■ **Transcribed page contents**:
BEGIN

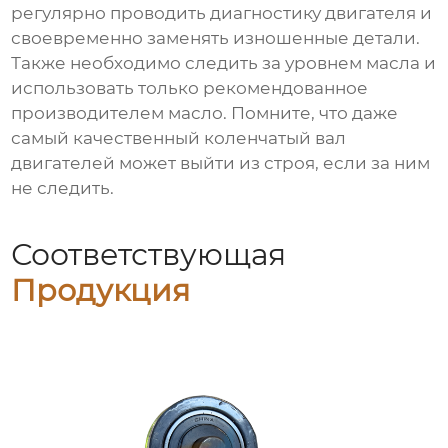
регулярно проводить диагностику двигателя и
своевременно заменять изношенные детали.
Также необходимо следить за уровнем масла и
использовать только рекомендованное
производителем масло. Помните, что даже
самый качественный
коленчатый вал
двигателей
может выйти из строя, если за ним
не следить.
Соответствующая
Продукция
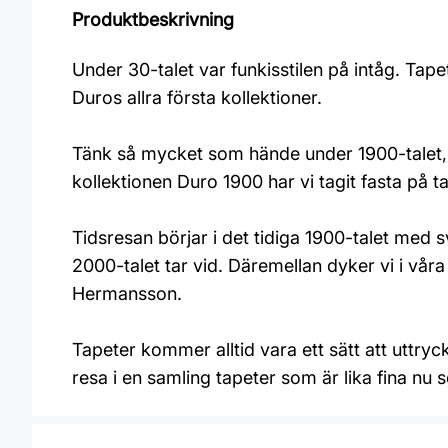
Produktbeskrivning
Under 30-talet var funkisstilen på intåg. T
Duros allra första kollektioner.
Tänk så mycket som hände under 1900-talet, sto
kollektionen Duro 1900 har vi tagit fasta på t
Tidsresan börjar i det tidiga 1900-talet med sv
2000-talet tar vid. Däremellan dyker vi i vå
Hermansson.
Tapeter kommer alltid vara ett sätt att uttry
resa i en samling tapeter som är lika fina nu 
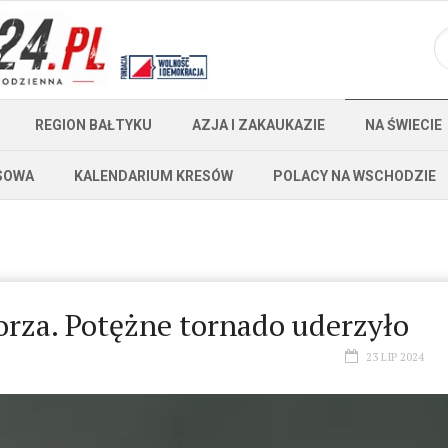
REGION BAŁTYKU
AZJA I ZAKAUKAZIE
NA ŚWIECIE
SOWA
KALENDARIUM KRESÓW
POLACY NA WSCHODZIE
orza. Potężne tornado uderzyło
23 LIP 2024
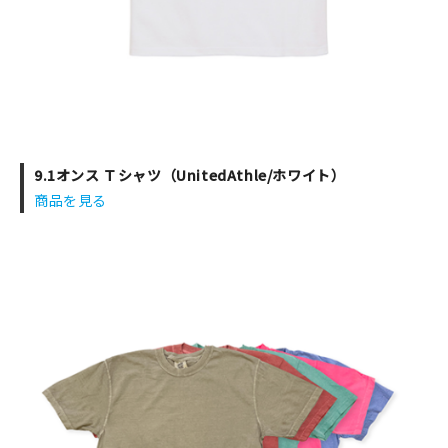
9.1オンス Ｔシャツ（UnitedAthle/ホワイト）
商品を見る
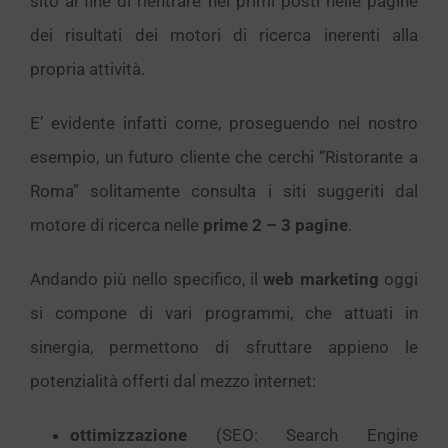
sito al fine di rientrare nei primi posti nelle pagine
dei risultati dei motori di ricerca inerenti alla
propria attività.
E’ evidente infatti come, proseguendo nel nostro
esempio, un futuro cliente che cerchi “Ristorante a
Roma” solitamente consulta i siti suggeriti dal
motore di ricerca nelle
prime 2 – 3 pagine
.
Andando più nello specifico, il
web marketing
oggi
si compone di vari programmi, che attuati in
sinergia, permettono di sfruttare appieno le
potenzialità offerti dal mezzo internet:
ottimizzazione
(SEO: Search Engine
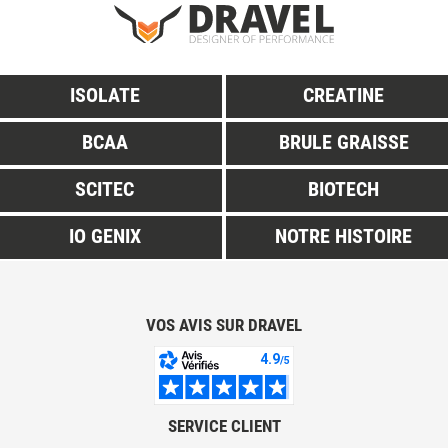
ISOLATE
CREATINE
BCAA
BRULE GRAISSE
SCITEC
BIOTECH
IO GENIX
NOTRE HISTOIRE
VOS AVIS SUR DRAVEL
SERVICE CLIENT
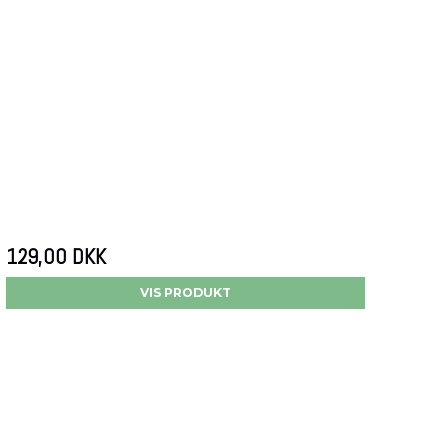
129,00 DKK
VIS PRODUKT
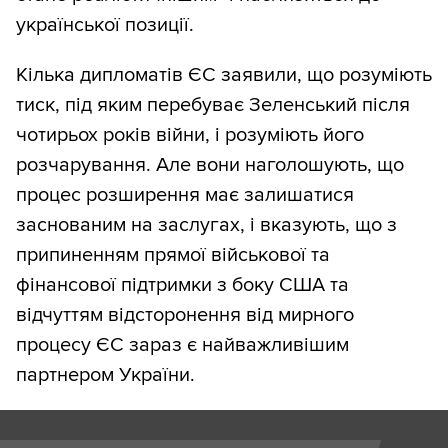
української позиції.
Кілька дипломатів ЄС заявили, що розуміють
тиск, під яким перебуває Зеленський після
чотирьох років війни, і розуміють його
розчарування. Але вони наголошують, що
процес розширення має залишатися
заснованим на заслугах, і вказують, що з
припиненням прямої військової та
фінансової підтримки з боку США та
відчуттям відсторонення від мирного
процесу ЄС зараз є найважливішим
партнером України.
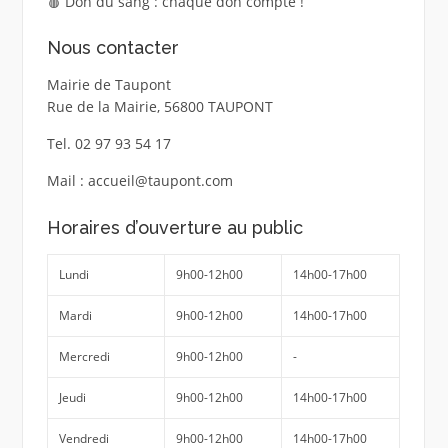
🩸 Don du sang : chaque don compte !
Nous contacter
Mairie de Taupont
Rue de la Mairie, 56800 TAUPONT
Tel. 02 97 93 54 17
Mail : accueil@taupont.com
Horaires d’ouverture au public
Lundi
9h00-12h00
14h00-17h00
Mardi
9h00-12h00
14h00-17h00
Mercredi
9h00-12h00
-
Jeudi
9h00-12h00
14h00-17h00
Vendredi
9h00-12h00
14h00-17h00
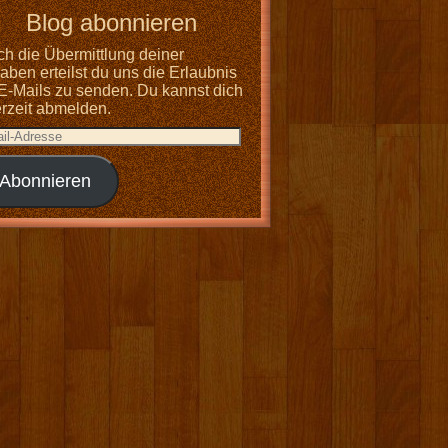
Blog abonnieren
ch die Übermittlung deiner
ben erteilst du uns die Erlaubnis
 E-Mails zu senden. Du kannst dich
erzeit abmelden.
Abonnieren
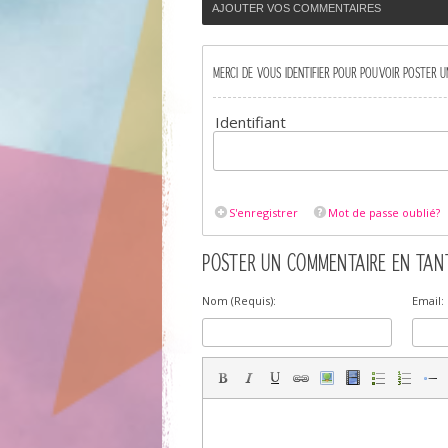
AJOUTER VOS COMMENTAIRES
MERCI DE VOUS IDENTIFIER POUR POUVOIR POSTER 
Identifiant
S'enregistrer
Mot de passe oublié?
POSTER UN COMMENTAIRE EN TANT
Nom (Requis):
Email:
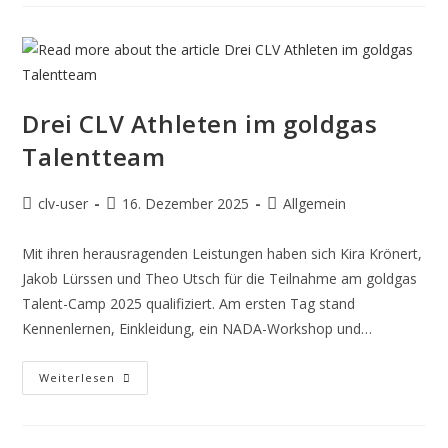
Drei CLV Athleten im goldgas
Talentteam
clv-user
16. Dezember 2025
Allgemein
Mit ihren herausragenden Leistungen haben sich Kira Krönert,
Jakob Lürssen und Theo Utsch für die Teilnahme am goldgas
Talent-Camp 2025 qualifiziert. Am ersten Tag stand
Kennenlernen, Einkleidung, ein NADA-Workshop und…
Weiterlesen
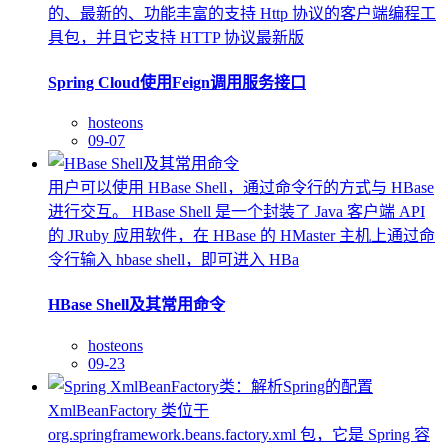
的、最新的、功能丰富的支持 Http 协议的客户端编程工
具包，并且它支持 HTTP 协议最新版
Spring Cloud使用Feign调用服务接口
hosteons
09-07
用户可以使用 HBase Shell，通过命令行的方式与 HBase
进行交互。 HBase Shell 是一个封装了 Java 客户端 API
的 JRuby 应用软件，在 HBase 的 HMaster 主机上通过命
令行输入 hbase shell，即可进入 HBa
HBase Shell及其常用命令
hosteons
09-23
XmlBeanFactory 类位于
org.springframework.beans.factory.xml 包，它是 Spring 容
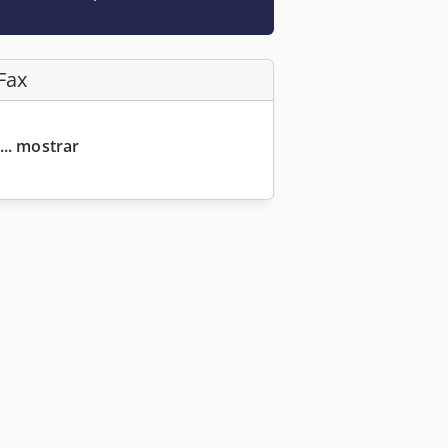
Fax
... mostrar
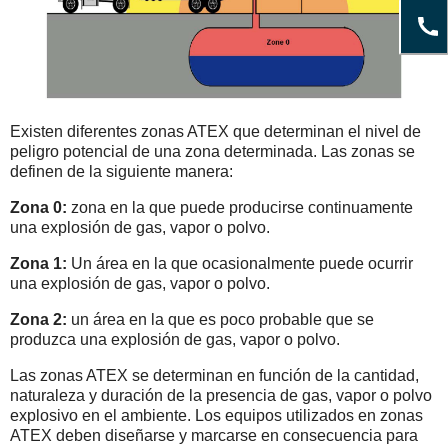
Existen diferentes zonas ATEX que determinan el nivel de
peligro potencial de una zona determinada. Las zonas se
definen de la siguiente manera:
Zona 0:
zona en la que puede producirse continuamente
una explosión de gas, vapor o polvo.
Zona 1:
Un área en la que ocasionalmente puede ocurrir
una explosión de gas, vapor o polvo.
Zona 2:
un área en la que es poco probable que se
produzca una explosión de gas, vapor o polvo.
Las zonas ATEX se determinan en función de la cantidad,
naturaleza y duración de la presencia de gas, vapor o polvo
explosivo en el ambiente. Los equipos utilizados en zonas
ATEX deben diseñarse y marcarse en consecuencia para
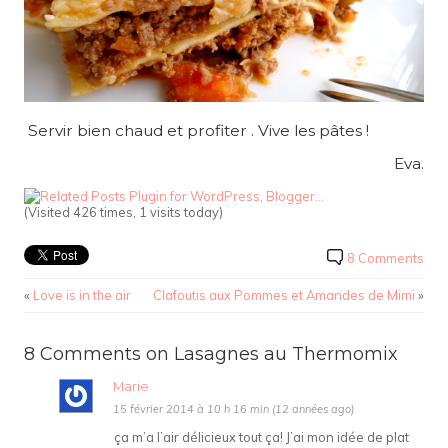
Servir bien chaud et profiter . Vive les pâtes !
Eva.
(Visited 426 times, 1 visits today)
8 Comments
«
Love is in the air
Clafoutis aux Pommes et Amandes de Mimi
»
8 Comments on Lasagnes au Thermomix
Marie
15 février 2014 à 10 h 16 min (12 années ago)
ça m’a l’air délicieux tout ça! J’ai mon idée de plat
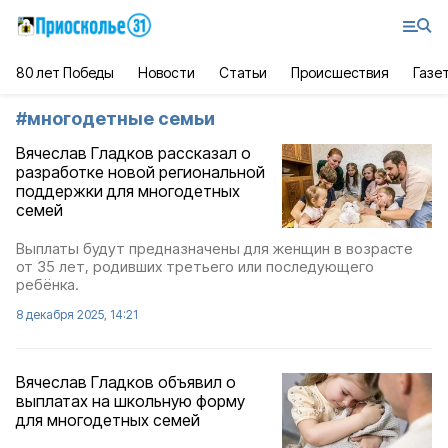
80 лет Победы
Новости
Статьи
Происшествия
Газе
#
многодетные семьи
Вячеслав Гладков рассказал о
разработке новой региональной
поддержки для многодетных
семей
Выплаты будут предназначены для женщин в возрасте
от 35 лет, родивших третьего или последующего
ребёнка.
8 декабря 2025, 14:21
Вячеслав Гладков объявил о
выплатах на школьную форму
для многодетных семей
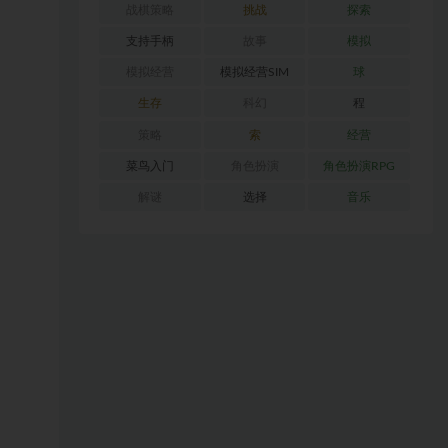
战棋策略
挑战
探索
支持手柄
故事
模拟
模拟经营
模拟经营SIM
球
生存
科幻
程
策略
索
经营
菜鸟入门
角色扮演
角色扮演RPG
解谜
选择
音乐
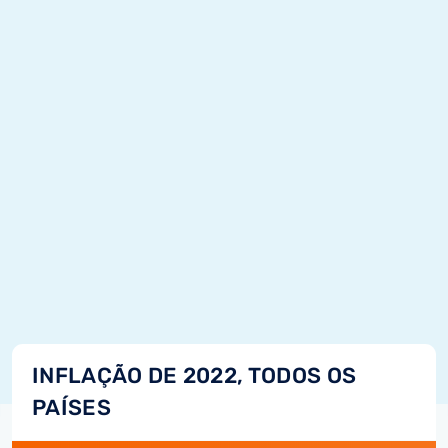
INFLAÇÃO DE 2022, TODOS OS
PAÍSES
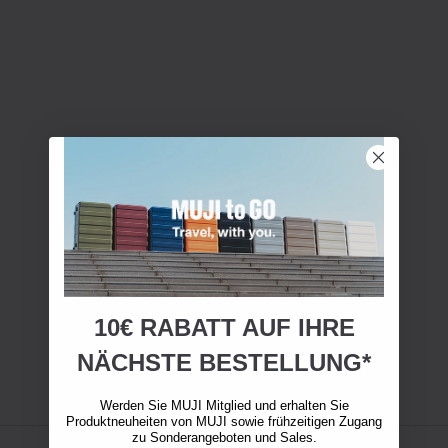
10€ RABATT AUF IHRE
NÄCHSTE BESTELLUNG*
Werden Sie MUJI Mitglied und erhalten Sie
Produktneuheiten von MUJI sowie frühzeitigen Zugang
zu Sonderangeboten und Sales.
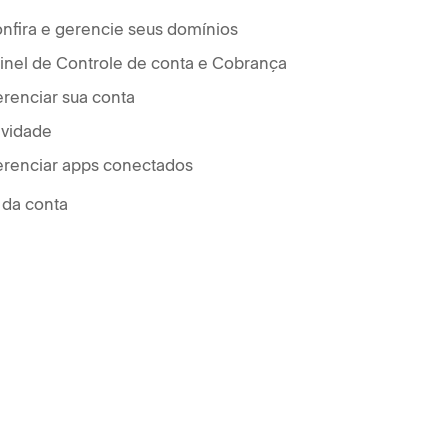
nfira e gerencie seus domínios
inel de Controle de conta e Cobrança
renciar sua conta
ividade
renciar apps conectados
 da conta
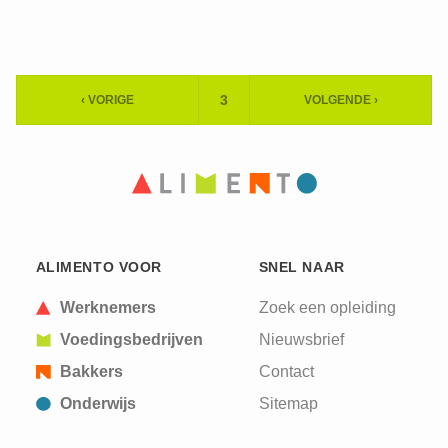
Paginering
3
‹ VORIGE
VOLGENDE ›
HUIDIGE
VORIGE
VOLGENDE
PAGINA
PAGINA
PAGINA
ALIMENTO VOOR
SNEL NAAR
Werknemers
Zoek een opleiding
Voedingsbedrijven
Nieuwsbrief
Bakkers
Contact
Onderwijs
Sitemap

END

■ **Task details**:
Could you retype every record exactly, leaving the pictures out?

■ **Result below**:
регулярно проводить диагностику двигателя и
своевременно заменять изношенные детали.
Также необходимо следить за уровнем масла и
использовать только рекомендованное
производителем масло. Помните, что даже
самый качественный
коленчатый вал
двигателей
может выйти из строя, если за ним
не следить.
Соответствующая
Продукция
Produktbeskrivning
Under 30-talet var funkisstilen på intåg. T
Duros allra första kollektioner.
Tänk så mycket som hände under 1900-talet, sto
kollektionen Duro 1900 har vi tagit fasta på t
Tidsresan börjar i det tidiga 1900-talet med sv
2000-talet tar vid. Däremellan dyker vi i vå
Hermansson.
Tapeter kommer alltid vara ett sätt att uttry
resa i en samling tapeter som är lika fina nu 
REGION BAŁTYKU
AZJA I ZAKAUKAZIE
NA ŚWIECIE
SOWA
KALENDARIUM KRESÓW
POLACY NA WSCHODZIE
orza. Potężne tornado uderzyło
23 LIP 2024
9.1オンス Ｔシャツ（UnitedAthle/ホワイト）
商品を見る
sito al fine di rientrare nei primi posti nelle pagine
dei risultati dei motori di ricerca inerenti alla
propria attività.
E’ evidente infatti come, proseguendo nel nostro
esempio, un futuro cliente che cerchi “Ristorante a
Roma” solitamente consulta i siti suggeriti dal
motore di ricerca nelle
prime 2 – 3 pagine
.
Andando più nello specifico, il
web marketing
oggi
si compone di vari programmi, che attuati in
sinergia, permettono di sfruttare appieno le
potenzialità offerti dal mezzo internet:
ottimizzazione
(SEO: Search Engine
ISOLATE
CREATINE
BCAA
BRULE GRAISSE
SCITEC
BIOTECH
IO GENIX
NOTRE HISTOIRE
VOS AVIS SUR DRAVEL
SERVICE CLIENT
129,00 DKK
VIS PRODUKT
української позиції.
Кілька дипломатів ЄС заявили, що розуміють
тиск, під яким перебуває Зеленський після
чотирьох років війни, і розуміють його
розчарування. Але вони наголошують, що
процес розширення має залишатися
заснованим на заслугах, і вказують, що з
припиненням прямої військової та
фінансової підтримки з боку США та
відчуттям відсторонення від мирного
процесу ЄС зараз є найважливішим
партнером України.
🩸 Don du sang : chaque don compte !
Nous contacter
Mairie de Taupont
Rue de la Mairie, 56800 TAUPONT
Tel. 02 97 93 54 17
Mail : accueil@taupont.com
Horaires d’ouverture au public
Lundi
9h00-12h00
14h00-17h00
Mardi
9h00-12h00
14h00-17h00
Mercredi
9h00-12h00
-
Jeudi
9h00-12h00
14h00-17h00
Vendredi
9h00-12h00
14h00-17h00
Blog abonnieren
ch die Übermittlung deiner
ben erteilst du uns die Erlaubnis
 E-Mails zu senden. Du kannst dich
erzeit abmelden.
Abonnieren
AJOUTER VOS COMMENTAIRES
MERCI DE VOUS IDENTIFIER POUR POUVOIR POSTER 
Identifiant
S'enregistrer
Mot de passe oublié?
POSTER UN COMMENTAIRE EN TANT
Nom (Requis):
Email:
Drei CLV Athleten im goldgas
Talentteam
clv-user
16. Dezember 2025
Allgemein
Mit ihren herausragenden Leistungen haben sich Kira Krönert,
Jakob Lürssen und Theo Utsch für die Teilnahme am goldgas
Talent-Camp 2025 qualifiziert. Am ersten Tag stand
Kennenlernen, Einkleidung, ein NADA-Workshop und…
Weiterlesen
的、最新的、功能丰富的支持 Http 协议的客户端编程工
具包，并且它支持 HTTP 协议最新版
Spring Cloud使用Feign调用服务接口
hosteons
09-07
用户可以使用 HBase Shell，通过命令行的方式与 HBase
进行交互。 HBase Shell 是一个封装了 Java 客户端 API
的 JRuby 应用软件，在 HBase 的 HMaster 主机上通过命
令行输入 hbase shell，即可进入 HBa
HBase Shell及其常用命令
hosteons
09-23
XmlBeanFactory 类位于
org.springframework.beans.factory.xml 包，它是 Spring 容
Fax
... mostrar
Existen diferentes zonas ATEX que determinan el nivel de
peligro potencial de una zona determinada. Las zonas se
definen de la siguiente manera:
Zona 0:
zona en la que puede producirse continuamente
una explosión de gas, vapor o polvo.
Zona 1:
Un área en la que ocasionalmente puede ocurrir
una explosión de gas, vapor o polvo.
Zona 2:
un área en la que es poco probable que se
produzca una explosión de gas, vapor o polvo.
Las zonas ATEX se determinan en función de la cantidad,
naturaleza y duración de la presencia de gas, vapor o polvo
explosivo en el ambiente. Los equipos utilizados en zonas
ATEX deben diseñarse y marcarse en consecuencia para
Servir bien chaud et profiter . Vive les pâtes !
Eva.
(Visited 426 times, 1 visits today)
8 Comments
«
Love is in the air
Clafoutis aux Pommes et Amandes de Mimi
»
8 Comments on Lasagnes au Thermomix
Marie
15 février 2014 à 10 h 16 min (12 années ago)
ça m’a l’air délicieux tout ça! J’ai mon idée de plat
80 лет Победы
Новости
Статьи
Происшествия
Газе
#
многодетные семьи
Вячеслав Гладков рассказал о
разработке новой региональной
поддержки для многодетных
семей
Выплаты будут предназначены для женщин в возрасте
от 35 лет, родивших третьего или последующего
ребёнка.
8 декабря 2025, 14:21
Вячеслав Гладков объявил о
выплатах на школьную форму
для многодетных семей
战棋策略
挑战
探索
支持手柄
故事
模拟
模拟经营
模拟经营SIM
球
生存
科幻
程
策略
索
经营
菜鸟入门
角色扮演
角色扮演RPG
解谜
选择
音乐
INFLAÇÃO DE 2022, TODOS OS
PAÍSES
10€ RABATT AUF IHRE
NÄCHSTE BESTELLUNG*
Werden Sie MUJI Mitglied und erhalten Sie
Produktneuheiten von MUJI sowie frühzeitigen Zugang
zu Sonderangeboten und Sales.
nfira e gerencie seus domínios
inel de Controle de conta e Cobrança
renciar sua conta
ividade
renciar apps conectados
 da conta
Paginering
3
‹ VORIGE
VOLGENDE ›
HUIDIGE
VORIGE
VOLGENDE
PAGINA
PAGINA
PAGINA
ALIMENTO VOOR
SNEL NAAR
Werknemers
Zoek een opleiding
Voedingsbedrijven
Nieuwsbrief
Bakkers
Contact
Onderwijs
Sitemap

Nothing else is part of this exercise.